Gründungen besser fördern

Unternehmensgründungen werden in Deutschland durch ein hohes Maß an Bürokratie und Regulierung behindert, deren Abbau eine Aufgabe der Politik darstellt (Röhl, 2023). Ein Fortschritt in diesem Zusammenhang wäre beispielsweise, wenn ein Gründungsvorgang künftig online innerhalb eines Tages machbar wäre. Dies ist bereits in anderen Staaten wie etwa in Estland und Dänemark möglich (Vogt, 2021, 6).

Bereits ab 2012 hat die Bundesregierung die Zuschüsse für Gründungen aus der Arbeitslosigkeit heraus stark eingeschränkt, nachdem die Arbeitslosigkeit rückläufig war. Angesichts derzeit wieder steigender Arbeitslosenzahlen, auch im Kontext einer verstärkten Zuwanderung, sollte hier umgesteuert werden. Eine Wiederbelebung der Gründungsförderung für Arbeitssuchende in Kombination mit mehr Schulungen, auch durch Online-Tools, könnte auch die Integration fördern (Röhl, 2023). In vielen Herkunftsländern der Migranten spielt die Selbstständigkeit eine größere Rolle als in Deutschland, so dass die Bereitschaft zur Gründung eines Unternehmens oft gegeben sein dürfte.
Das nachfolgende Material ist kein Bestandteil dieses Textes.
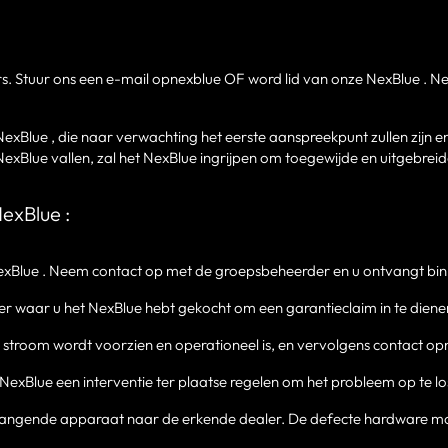
ers. Stuur ons een e-mail opnexblue OF word lid van onze NexBlue .
exBlue , die naar verwachting het eerste aanspreekpunt zullen zijn e
Blue vallen, zal het NexBlue ingrijpen om toegewijde en uitgebreid
exBlue :
exBlue . Neem contact op met de groepsbeheerder en u ontvangt binn
er waar u het NexBlue hebt gekocht om een garantieclaim in te diene
n stroom wordt voorzien en operationeel is, en vervolgens contact 
, NexBlue een interventie ter plaatse regelen om het probleem op te lo
rvangende apparaat naar de erkende dealer. De defecte hardware m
Auch im Bereich der innovativen Start-ups könnte trotz Einrichtung des positiv zu bewertenden Zukunftsfonds vor zwei Jahren (Röhl, 2021) mehr getan werden. Dies gilt nicht nur für die Gründungsfinanzierung, die stark unter dem durch die hohe Inflation ausgelösten Zinsanstieg leidet, sondern betrifft auch die wachsende Regulierungsdichte und das innovationsfeindliche öffentliche Auftragswesen. In der Digitalisierung fällt Deutschland im EU-Vergleich eher weiter zurück, statt aufzuholen; Potenziale digitaler Start-ups werden im E-Government aufgrund restriktiver staatlicher Vorgaben nicht genutzt. Mehr digitale Start-ups und mehr Offenheit gegenüber den von ihnen angebotenen Lösungen könnten bei der Modernisierung der staatlichen Verwaltung helfen, die Produktivität steigern und die klimaneutrale Transformation voranbringen.